Deal men were well known for their skill both as boat builders and as seamen — some Deal smugglers served as pilots for Nelson — so it is scarcely surprising that they turned their hand to rapid cross-channel trips for a large profit. It was at Deal that the 'Guinea boats' were built to take gold across the channel to pay Napoleon's armies.
 
By 1781, the unsavoury reputation of the town was such that the authorities felt obliged to take action against the smugglers. A hundred mounted soldiers and nine hundred infantrymen moved in on the town, expecting to find £100,000 worth of contraband concealed there. The troops were ruthless in their implementation of orders. The boatmen of Deal bought tea and other smuggled goods from East-Indiamen that lay offshore in the early 19th century. By hiding the tea under their clothes in custom-made bags, they could slip up to 30lb past the customs men.

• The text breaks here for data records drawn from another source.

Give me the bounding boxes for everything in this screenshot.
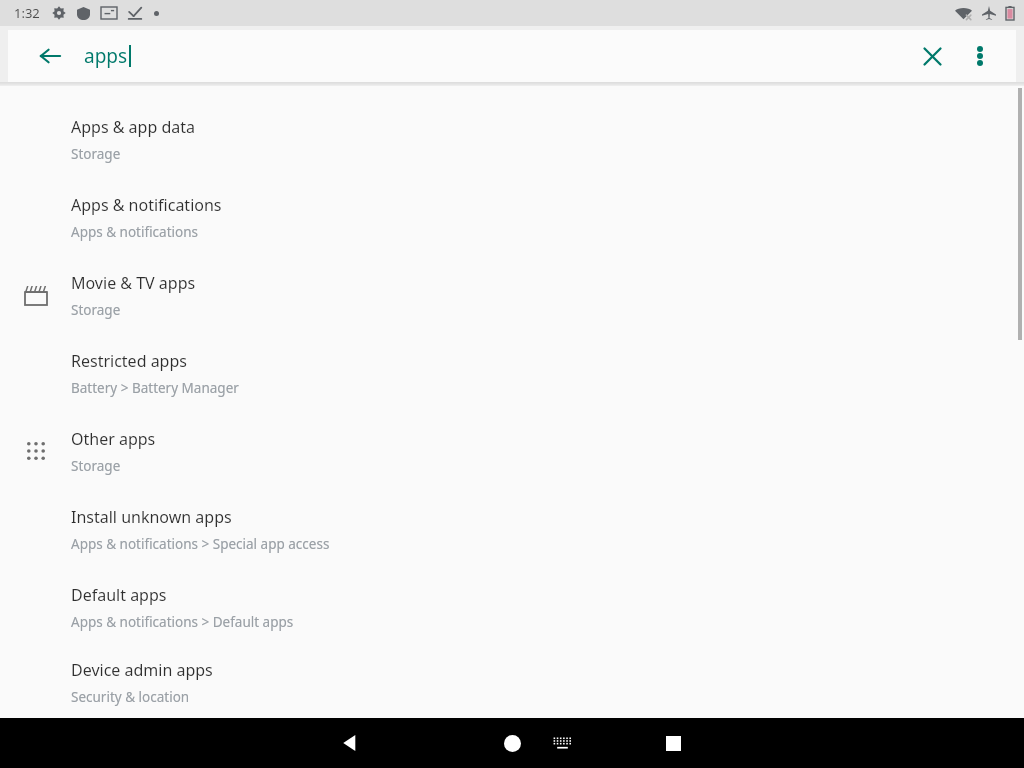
staticText: Device admin apps bbox=[71, 659, 213, 681]
staticText: Apps & notifications bbox=[71, 194, 222, 216]
staticText: 1:32 bbox=[14, 4, 40, 22]
button[interactable]: Other apps bbox=[0, 412, 1024, 490]
button[interactable]: Default apps bbox=[0, 568, 1024, 646]
staticText: Install unknown apps bbox=[71, 506, 232, 528]
button[interactable]: Clear search bbox=[910, 34, 954, 78]
staticText: Storage bbox=[71, 301, 121, 319]
staticText: Apps & notifications > Special app acces… bbox=[71, 535, 330, 553]
button[interactable]: apps bbox=[84, 36, 131, 76]
button[interactable]: More options bbox=[958, 34, 1002, 78]
staticText: Other apps bbox=[71, 428, 156, 450]
staticText: Battery > Battery Manager bbox=[71, 379, 239, 397]
button[interactable]: Device admin apps bbox=[0, 646, 1024, 718]
button[interactable]: Back bbox=[325, 719, 373, 767]
button[interactable]: Back bbox=[28, 34, 72, 78]
button[interactable]: Install unknown apps bbox=[0, 490, 1024, 568]
staticText: Apps & app data bbox=[71, 116, 195, 138]
staticText: Apps & notifications > Default apps bbox=[71, 613, 294, 631]
button[interactable]: Apps & app data bbox=[0, 100, 1024, 178]
button[interactable]: Apps & notifications bbox=[0, 178, 1024, 256]
staticText: Apps & notifications bbox=[71, 223, 198, 241]
button[interactable]: Home bbox=[488, 719, 536, 767]
staticText: Storage bbox=[71, 145, 121, 163]
button[interactable]: Restricted apps bbox=[0, 334, 1024, 412]
staticText: Storage bbox=[71, 457, 121, 475]
staticText: Default apps bbox=[71, 584, 167, 606]
button[interactable]: Recent apps bbox=[649, 719, 697, 767]
button[interactable]: Movie & TV apps bbox=[0, 256, 1024, 334]
staticText: Security & location bbox=[71, 688, 190, 706]
button[interactable]: Switch keyboard bbox=[538, 719, 586, 767]
staticText: apps bbox=[84, 43, 128, 69]
staticText: Restricted apps bbox=[71, 350, 187, 372]
staticText: Movie & TV apps bbox=[71, 272, 196, 294]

The troops left with perhaps a tenth of what they'd expected, almost certainly because an informer had forewarned the Deal men, who had removed the goods back to their source on the continent for the period of the raid. This made the authorities all the more determined, and three years later, William Pitt sent in soldiers again. The townspeople were again forewarned (by carrier pigeon this time), and turned out in sizeable numbers to oppose the raid. However, the military prevailed by pure force of numbers, and after resting overnight, they marched down to the beach where the smugglers had pulled their boats well above the high-water mark to secure them from the storms. A prearranged signal started the coordinated demolition and burning of the boats, in front of the very eyes of their fuming but powerless owners.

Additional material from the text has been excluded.